Le Groupe Saidal et le géant pharmaceutique danois Novo Nordisk ont annoncé hier la mise sur le marché algérien des premières insulines en stylo de dernière génération, en l’occurrence Tresiba. Au-delà de cette annonce, le partenariat vise à répondre à des défis concrets qui concernent l’amélioration du traitement des patients, la sécurisation de l’approvisionnement et l’accès aux innovations thérapeutiques.

La cérémonie s’est déroulée au siège de Novo Nordisk à Boufarik, dans la wilaya de Blida, à peine trois mois après le lancement des discussions en septembre, lesquelles ont été suivies par la signature d’un protocole d’accord puis d’un contrat en octobre 2025, pour aboutir aujourd’hui à la disponibilité effective de Tresiba sur le marché national.
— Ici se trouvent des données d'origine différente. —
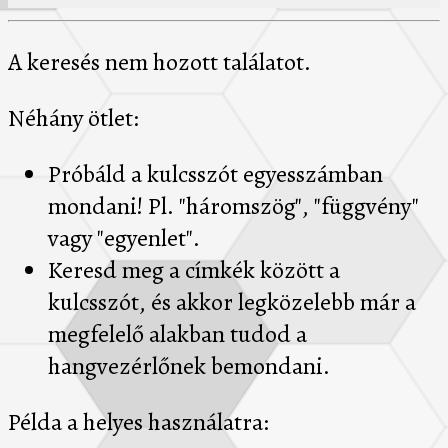
A keresés nem hozott találatot.
Néhány ötlet:
Próbáld a kulcsszót egyesszámban
mondani! Pl. "háromszög", "függvény"
vagy "egyenlet".
Keresd meg a címkék között a
kulcsszót, és akkor legközelebb már a
megfelelő alakban tudod a
hangvezérlőnek bemondani.
Példa a helyes használatra:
Pour comprendre l’enjeu, il faut mesurer l’ampleur du diabète en Algérie. Selon les estimations de la Fédération internationale du diabète, près de 4,8 millions d’adultes algériens âgés de 20 à 79 ans vivent avec le diabète en 2024, ce qui positionne notre pays parmi les plus touchés de la région Moyen-Orient et Afrique du Nord. La prévalence ajustée selon l’âge atteint près de 17,5 % chez les adultes. Une proportion significative de ces patients requiert un traitement par insuline.

Dans ce contexte, le premier défi que le partenariat cherche à relever concerne l’offre thérapeutique destinée aux patients. Il s’agit de répondre aux besoins couverts par l’insuline basale, qui assure en continu l’apport nécessaire à l’organisme en dehors des repas, de jour comme de nuit. Tresiba s’inscrit dans cette logique avec une action prolongée et plus stable. Grâce à l’insuline dégludec, sa durée d’effet atteint environ 42 heures, contre 18 à 26 heures pour les insulines basales de la génération précédente. Une régularité qui améliore la stabilité glycémique.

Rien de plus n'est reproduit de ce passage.